Habilitation Defense

My habilitation thesis is entitled The quest of modeling, certification and efficiency in polynomial optimization. A preliminary version of the manuscript is available here.
My defense took place on Tuesday May 25th 2021 at 5:00 p.m. in the conference room at LAAS CNRS, Toulouse, France. The jury was composed of:
  • Antonio Acin
  • Salma Kuhlmann, President
  • Jean-Bernard Lasserre, Parrain
  • Bernard Mourrain, Reviewer
  • Patrick Panciatici
  • Mihai Putinar, Reviewer
  • Anders Rantzer, Reviewer
  • Bruno Salvy

Abstract:

Certified optimization techniques have successfully tackled challenging verification problems in various fundamental and industrial applications. The formal verification of thousands of nonlinear inequalities arising in the famous proof of Kepler conjecture was achieved in August 2014. In energy networks, it is now possible to compute the solution of large-scale power flow problems with up to thousand variables. This success follows from growing research efforts in polynomial optimization, an emerging field extensively developed in the last two decades. One key advantage of these techniques is the ability to model a wide range of problems using optimization formulations, which can be in turn solved with efficient numerical tools. My methodology heavily relies on such methods, including the moment-sums of squares (moment-SOS) hierarchy by Lasserre which provides numerical certificates for positive polynomials as well as recently developed alternative methods. However, such optimization methods still encompass many major issues on both practical and theoretical sides: scalability, unknown complexity bounds, ill-conditioning of numerical solvers, lack of exact certification, convergence guarantees. This manuscript presents results along these research tracks with the long-term perspective of obtaining scientific breakthroughs to handle certification of nonlinear systems arising in real-world applications.

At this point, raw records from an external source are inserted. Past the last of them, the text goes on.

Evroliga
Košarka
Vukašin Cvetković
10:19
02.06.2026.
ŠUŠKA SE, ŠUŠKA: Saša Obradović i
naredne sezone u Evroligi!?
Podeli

In the first part, I focus on modeling aspects. One relies on the moment-SOS hierarchy to analyze dynamical polynomial systems, either in the discrete-time or continuous-time setting, and problems involving noncommuting variables, for example matrices of finite or infinite size, to model quantum physics operators. In the second part, I describe how to design and analyze algorithms which output exact positivity certificates for either unconstrained or constrained optimization problems. In the last part, I explain how to improve the scalability of the hierarchy by exploiting the specific sparsity structure of the polynomial data coming from real-world problems. Important applications arise from various fields, including computer arithmetic (roundoff error bounds), quantum information (noncommutative optimization), and optimal power-flow.

PhD Defense

My PhD thesis is entitled Formal Proofs for Global Optimization -- Templates and Sums of Squares. A preliminary version of the manuscript is available here.
My defense took place on Monday December 9th 2013 at 10:00 a.m. in amphitheatre Gay-Lussac at École polytechnique, Palaiseau, France. The jury was composed of:
  • Xavier Allamigeon, Co-Advisor
  • Yves Bertot, Reviewer
  • Stephane Gaubert, Co-Advisor
  • Thomas Hales, Reviewer
  • Didier Henrion, Reviewer
  • Monique Laurent, President
  • Markus Schweighofer
  • Benjamin Werner, Advisor

Abstract:

The aim of this work is to certify lower bounds for real-valued multivariate functions, defined by semialgebraic or transcendental expressions and to prove their correctness by checking the certificates in the Coq proof system.
The application range for such a tool is widespread; for instance Hales' proof of Kepler's conjecture involves thousands of nonlinear inequalities. The functions we are dealing with are nonlinear and involve semialgebraic operations as well as some transcendental functions like cos, arctan, exp, etc. Our general framework is to use different approximation methods to relax the original problem into a semialgebraic optimization problem. It leads to polynomial optimization problems which we solve by sparse sums of squares relaxations.
First, we implement a classical scheme in global optimization. Namely, we approximate univariate transcendental functions with best uniform degree-d polynomial estimators. Then, we present an alternative method, which consists in bounding some of the constituents of the nonlinear function by suprema or infima of quadratic polynomials (max-plus approximation method, initially introduced in optimal control) with a carefully chosen curvature. Finally, we improve this approximation algorithm, by combining the ideas of the maxplus estimators and of the linear template method developed by Manna et al. (in static analysis). The nonlinear templates control the complexity of the semialgebraic estimators at the price of coarsening the maxplus approximations. In that way, we arrive at a new - template based - global optimization method, which exploits both the precision of sums of squares/SDP relaxations and the scalability of abstraction methods.
We successfully implemented these approximation methods in a software package named NLCertify. This tool interleaves semialgebraic approximations with sums of squares witnesses to form certificates. It is interfaced with Coq and thus benefits from the trusted arithmetic available inside the proof assistant. This feature is used to produce, from the certificates, both valid underestimators and lower bounds for each approximated constituent. We illustrate the efficiency of NLCertify with various examples from the global optimization literature, as well as tight inequalities issued from the Flyspeck project.